Der am Dienstag eingetretene «government shutdown» in den Vereinigten Staaten könnte ein Vorgeschmack auf das sein, was dem Land ab der Monatsmitte droht: Einigt sich der Kongress bis 17. Oktober nicht in dem wesentlich kritischeren Haushalt-Streitpunkt, nämlich der Erhöhung der Schuldenobergrenze, dürften die USA wohl zum ersten Mal in ihrer Geschichte in die Zahlungsunfähigkeit («default») rutschen. Dies hätte weitreichende Konsequenzen.
Déjà-vu von 2011
Die gesetzlich festgelegte Schuldengrenze liegt derzeit bei 16,7 Bio. $ und entspricht etwa 105% des Bruttoinlandprodukts (BIP). Bereits seit einigen Monaten bedient sich das amerikanische Schatzamt einiger «aussergewöhnlicher Massnahmen», wie es heisst, um die Finanzierung staatlicher Aktivitäten sicherzustellen. Mitte Oktober wird es aber seinen Gestaltungsspielraum ausgereizt haben. Zuletzt schlitterten die USA 2011 knapp an einer Zahlungsunfähigkeit vorbei; die damalige Krise führte aber dazu, dass die Rating-Agentur Standard & Poor’s (S&P) den USA im August 2011 die Topnote «AAA» entzog.
Gemäss einer am Montag veröffentlichen Umfrage der Nachrichtenagentur Reuters schätzen zwar 40 von 51 befragten Ökonomen grosser Bankinstitute die Wahrscheinlichkeit, dass die USA Mitte Oktober tatsächlich in eine Zahlungsunfähigkeit rutschen, auf weniger als 10% ein. Doch sollten die verhärteten politischen Fronten in Washington tatsächlich dazu führen, dass der amerikanische Kongress die Schuldengrenze nicht weiter anhebt, müssten ab Mitte Oktober die Staatsausgaben den Einnahmen entsprechen. Nach Schätzungen des Congressional Budget Offices (CBO) beträgt diese Differenz im Fiskaljahr 2013 19% und dürfte 2014 noch 16% ausmachen; um diesen Prozentsatz müssten also die gesamten Staatsausgaben eingeschränkt werden. Anders als bei dem am Dienstag eingetretenen Shutdown wären theoretisch alle öffentlichen Bereiche von Kürzungen betroffen, selbst die staatlichen Sozialprogramme Medicaid und Medicare.

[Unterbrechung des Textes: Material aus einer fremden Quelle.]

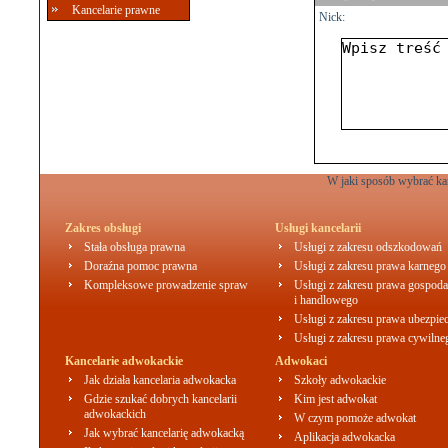
Kancelarie prawne
Nick:
W jaki sposób wybrać ka
Zakres obsługi
Usługi kancelarii
Stała obsługa prawna
Usługi z zakresu odszkodowań
Doraźna pomoc prawna
Usługi z zakresu prawa karnego
Kompleksowe prowadzenie spraw
Usługi z zakresu prawa gospoda
i handlowego
Usługi z zakresu prawa ubezpie
Usługi z zakresu prawa cywilne
Kancelarie adwokackie
Adwokaci
Jak działa kancelaria adwokacka
Szkoły adwokackie
Gdzie szukać dobrych kancelarii
Kim jest adwokat
adwokackich
W czym pomoże adwokat
Jak wybrać kancelarię adwokacką
Aplikacja adwokacka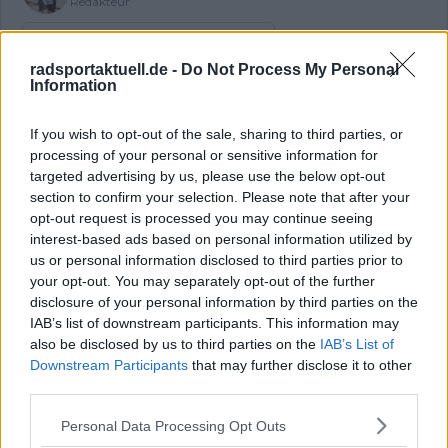
Redakteur
Beiträge des Autors ansehen
radsportaktuell.de -
Do Not Process My Personal
Information
If you wish to opt-out of the sale, sharing to third parties, or
Klatscht
0
processing of your personal or sensitive information for
Besucher
0
targeted advertising by us, please use the below opt-out
section to confirm your selection. Please note that after your
Vorheriger Artikel
Nächster Artikel
opt-out request is processed you may continue seeing
GC Update Tour de
„Es ist einfach nur
interest-based ads based on personal information utilized by
France 2025 Etappe 11
Glück“ – Jonas
us or personal information disclosed to third parties prior to
- Pogacar übersteht
Vingegaard über
your opt-out. You may separately opt-out of the further
Sturz und
Tadej Pogacars Sturz
disclosure of your personal information by third parties on the
Vingegaards Attacken
IAB’s list of downstream participants. This information may
– Ben Healy verteidigt
also be disclosed by us to third parties on the
IAB’s List of
Gelb
Downstream Participants
that may further disclose it to other
third parties.
Personal Data Processing Opt Outs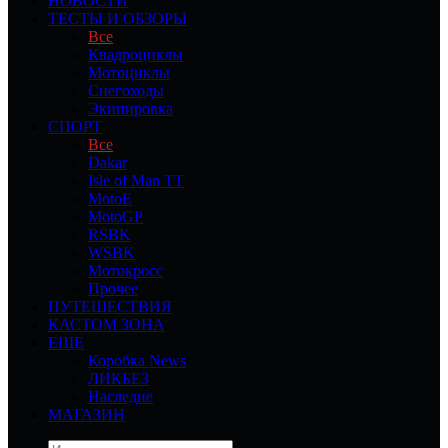
НОВОСТИ
ТЕСТЫ И ОБЗОРЫ
Все
Квадроциклы
Мотоциклы
Снегоходы
Экипировка
СПОРТ
Все
Dakar
Isle of Man TT
MotoE
MotoGP
RSBK
WSBK
Мотокросс
Прочее
ПУТЕШЕСТВИЯ
КАСТОМ ЗОНА
ЕЩЕ
Коробка News
ЛИКБЕЗ
Наследие
МАГАЗИН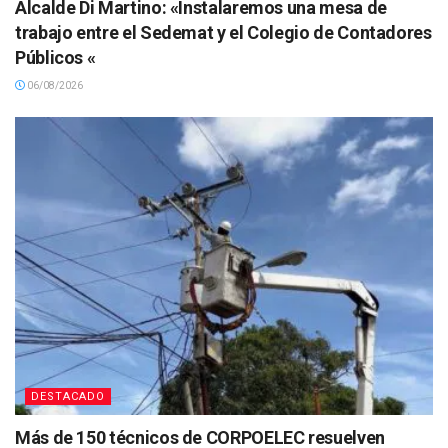
Alcalde Di Martino: «Instalaremos una mesa de
trabajo entre el Sedemat y el Colegio de Contadores
Públicos «
06/08/2026
DESTACADO
Más de 150 técnicos de CORPOELEC resuelven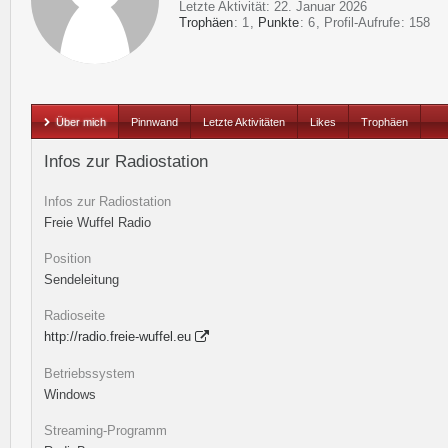
Letzte Aktivität:
22. Januar 2026
Trophäen
1
Punkte
6
Profil-Aufrufe
158
Über mich
Pinnwand
Letzte Aktivitäten
Likes
Trophäen
Infos zur Radiostation
Infos zur Radiostation
Freie Wuffel Radio
Position
Sendeleitung
Radioseite
http://radio.freie-wuffel.eu
Betriebssystem
Windows
Streaming-Programm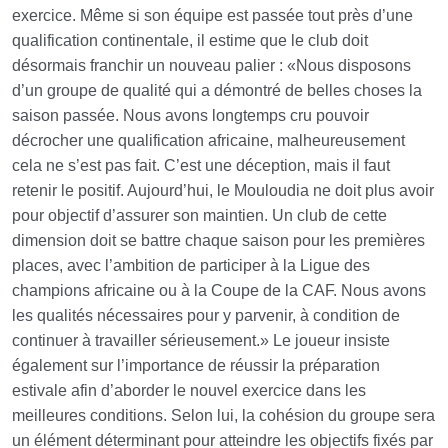
exercice. Même si son équipe est passée tout près d’une
qualification continentale, il estime que le club doit
désormais franchir un nouveau palier : «Nous disposons
d’un groupe de qualité qui a démontré de belles choses la
saison passée. Nous avons longtemps cru pouvoir
décrocher une qualification africaine, malheureusement
cela ne s’est pas fait. C’est une déception, mais il faut
retenir le positif. Aujourd’hui, le Mouloudia ne doit plus avoir
pour objectif d’assurer son maintien. Un club de cette
dimension doit se battre chaque saison pour les premières
places, avec l’ambition de participer à la Ligue des
champions africaine ou à la Coupe de la CAF. Nous avons
les qualités nécessaires pour y parvenir, à condition de
continuer à travailler sérieusement.» Le joueur insiste
également sur l’importance de réussir la préparation
estivale afin d’aborder le nouvel exercice dans les
meilleures conditions. Selon lui, la cohésion du groupe sera
un élément déterminant pour atteindre les objectifs fixés par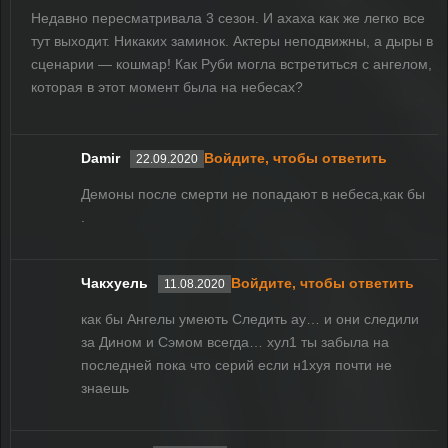
Недавно пересматривала 3 сезон. И ахаха как же легко все
тут выходит. Никаких заминок. Актеры неподвижны, а дыры в
сценарии — кошмар! Как Руби могла встретиться с ангелом,
которая в этот момент была на небесах?
Damir
Войдите, чтобы ответить
22.09.2020
Демоны после смерти не попадают в небеса,как бы
.
Чакхуель
Войдите, чтобы ответить
11.08.2020
как бы Ангелы умеють Следить ау… и они следили
за Дином и Сэмом всегда… хул1 ты забыла на
последней пока что серий если н1хуя почти не
знаешь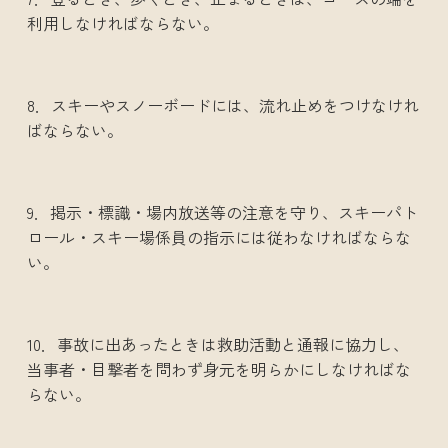
利用しなければならない。
8．スキーやスノーボードには、流れ止めをつけなけれ
ばならない。
9．掲示・標識・場内放送等の注意を守り、スキーパト
ロール・スキー場係員の指示には従わなければならな
い。
10．事故に出あったときは救助活動と通報に協力し、
当事者・目撃者を問わず身元を明らかにしなければな
らない。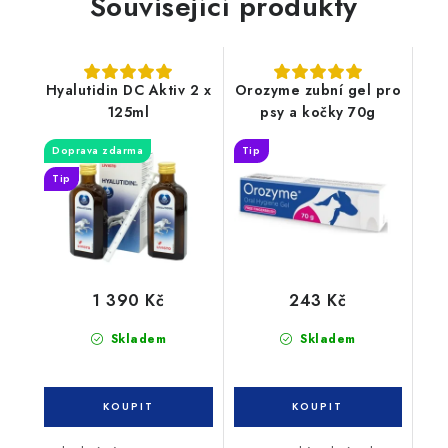
Související produkty
Hyalutidin DC Aktiv 2 x
Orozyme zubní gel pro
125ml
psy a kočky 70g
Doprava zdarma
Tip
Tip
1 390 Kč
243 Kč
Skladem
Skladem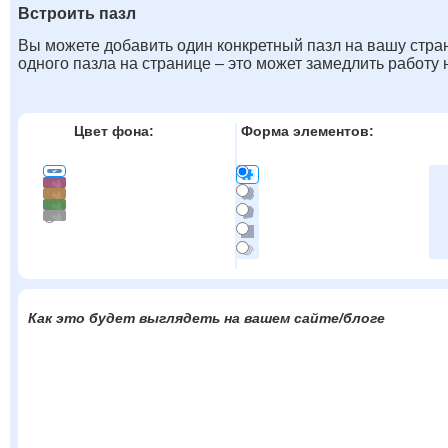
Встроить пазл
Вы можете добавить один конкретный пазл на вашу стран
одного пазла на странице – это может замедлить работу
Цвет фона:
Форма элементов:
Как это будет выглядеть на вашем сайте/блоге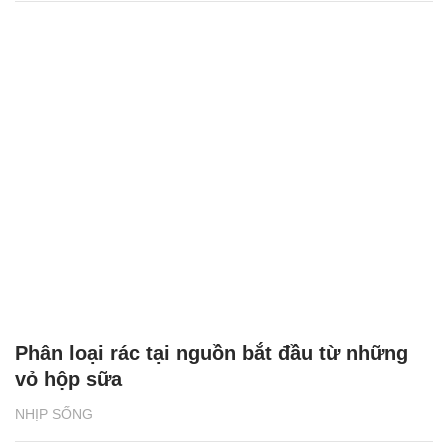
Phân loại rác tại nguồn bắt đầu từ những
vỏ hộp sữa
NHỊP SỐNG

Dann dürfte es eine Frage der Zeit sein, bis die USA auch ihre finanziellen Verbindlichkeiten nicht mehr bedienen können. Gemäss der Rating-Agentur Moody’s sind die im Oktober ausstehenden Zinszahlungen der Vereinigten Staaten relativ gering, doch am 15. November muss das Treasury Schulden von rund 16 Mrd. $ begleichen, was etwa 6% der monatlichen Einnahmen im Fiskaljahr 2014 entspricht. Gemäss Moody’s würde ein Zahlungsausfall der USA die Finanzmärkte beunruhigen und das Vertrauen von Unternehmen und Konsumenten in die US-Wirtschaft erschüttern.
Das Fed ist beunruhigt
Der Chef der amerikanischen Notenbank Fed, Ben Bernanke, hatte bereits Mitte September gesagt, ein «government shutdown» sowie das Versäumnis, die Schuldenobergrenze anzuheben, könnten «sehr ernsthafte Konsequenzen» für die Finanzmärkte und die Wirtschaft haben. Einige Experten gehen davon aus, dass der Haushaltsstreit im Kongress auch ein Grund dafür ist, weshalb das Fed seine geplante Reduktion der Anleihenkäufe am Kapitalmarkt («tapering») noch nicht begonnen hat.
Angesichts der drohenden Zahlungsunfähigkeit der USA könnten auch Investoren ihre Staatsanleihen verkaufen, meinen Experten warnend, was sich wiederum auf das Zinsniveau auswirken würde. Als zuletzt 2011 der Default drohte, hatten die Anleger jedoch wider jegliche Intuition nicht mit einem Verkauf, sondern einem verstärkten Kauf amerikanischer Staatsanleihen reagiert. Auch am Dienstag, nach Bekanntwerden des Shutdown, stiegen die Renditen der amerikanischen Benchmark-Anleihen mit 10 Jahren Laufzeit leicht auf rund 2,65%.